The US Navy Research Laboratory conducted a series of tests that revealed
that a beam of charged particles is capable of breaking through a conducting channel in the atmosphere without any special
losses spread in it over a distance of several kilometers. It was assumed
use beam weapons to combat homing anti-ship missiles.
With a “shot” energy of 10 kJ, the target guidance electronics were damaged, an impulse of 100 kJ
undermined the warhead, and 1 MJ led to mechanical destruction of the rocket. However
the improvement of other methods of combating anti-ship missiles has made them
cheaper and more reliable, so beam weapons did not take root in the navy.
But researchers working within the framework of SDI paid close attention to it.
However, the very first experiments in vacuum showed that a directed beam of charged particles
impossible to make parallel. The reason is electrostatic repulsion of the same
charges and curvature of the trajectory in the Earth's magnetic field (in this case, precisely the Lorentz force).
For orbital space weapons this was unacceptable, since we were talking about the transfer
energy over thousands of kilometers with high accuracy.
The developers took a different path. Charged particles (ions) were accelerated in the accelerator, and
then in a special recharging chamber they became neutral atoms, but the speed
At the same time, there was practically no loss. A beam of neutral atoms can propagate arbitrarily
far away, moving almost parallel.
There are several factors of damage to a beam of atoms. Used as accelerated particles
protons (hydrogen nuclei) or deuterons (deuterium nuclei). In the reload chamber they become
hydrogen or deuterium atoms flying at speeds of tens of thousands of kilometers per second.
Upon hitting the target, the atoms are easily ionized, losing a single electron, while the depth
particle penetration increases tens and even hundreds of times. As a result, it happens
thermal destruction of metal.
In addition, when beam particles are decelerated in the metal, the so-called “bremsstrahlung” will arise.
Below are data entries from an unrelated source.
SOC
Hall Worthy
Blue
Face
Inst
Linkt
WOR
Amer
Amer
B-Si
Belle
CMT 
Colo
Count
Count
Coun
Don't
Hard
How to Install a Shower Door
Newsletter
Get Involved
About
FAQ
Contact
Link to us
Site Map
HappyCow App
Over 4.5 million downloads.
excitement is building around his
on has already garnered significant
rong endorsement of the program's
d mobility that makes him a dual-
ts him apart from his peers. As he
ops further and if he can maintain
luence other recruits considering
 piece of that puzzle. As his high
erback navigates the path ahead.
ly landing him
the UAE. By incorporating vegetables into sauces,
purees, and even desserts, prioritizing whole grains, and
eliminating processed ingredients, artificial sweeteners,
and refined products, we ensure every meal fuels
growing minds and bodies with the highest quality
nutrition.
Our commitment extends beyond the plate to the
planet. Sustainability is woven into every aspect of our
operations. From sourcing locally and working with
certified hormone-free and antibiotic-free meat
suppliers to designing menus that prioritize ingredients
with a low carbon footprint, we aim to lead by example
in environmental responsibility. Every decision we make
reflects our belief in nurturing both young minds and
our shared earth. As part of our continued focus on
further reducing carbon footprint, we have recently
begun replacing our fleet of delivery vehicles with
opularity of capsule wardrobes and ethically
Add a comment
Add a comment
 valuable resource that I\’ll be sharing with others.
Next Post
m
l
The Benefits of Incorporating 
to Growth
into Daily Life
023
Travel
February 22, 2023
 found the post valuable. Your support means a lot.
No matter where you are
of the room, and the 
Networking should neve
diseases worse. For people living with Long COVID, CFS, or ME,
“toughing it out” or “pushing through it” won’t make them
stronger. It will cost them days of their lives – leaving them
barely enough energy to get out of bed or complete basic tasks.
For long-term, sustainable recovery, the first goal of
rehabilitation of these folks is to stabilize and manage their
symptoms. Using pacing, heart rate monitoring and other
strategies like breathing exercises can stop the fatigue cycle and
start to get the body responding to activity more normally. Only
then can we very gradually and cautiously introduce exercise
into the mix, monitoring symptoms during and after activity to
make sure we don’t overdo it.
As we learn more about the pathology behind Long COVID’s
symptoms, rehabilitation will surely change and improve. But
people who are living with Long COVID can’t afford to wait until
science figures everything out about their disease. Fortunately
radiation" propagating along the direction of the beam. These are x-ray quanta of hard
range and x-ray quanta.
As a result, even if the hull plating is not penetrated by the ion beam, bremsstrahlung
will most likely destroy the crew and damage the electronics.
Also, under the influence of a beam of high-energy particles, vortex formations will be induced in the casing.
currents that generate an electromagnetic pulse.
Thus, beam weapons have three damaging factors: mechanical
destruction, directed gamma radiation and electromagnetic pulse.
However, the “ion cannon” described in science fiction and featured in many computer games
games is a myth. In no case will such a weapon in orbit be able to
penetrate the atmosphere and hit any target on the surface of the planet. As well
its inhabitants can be bombarded with files of newspapers or rolls of toilet paper. Well, maybe
the planet is devoid of an atmosphere, and its inhabitants, who do not need to breathe, walk freely along the city streets.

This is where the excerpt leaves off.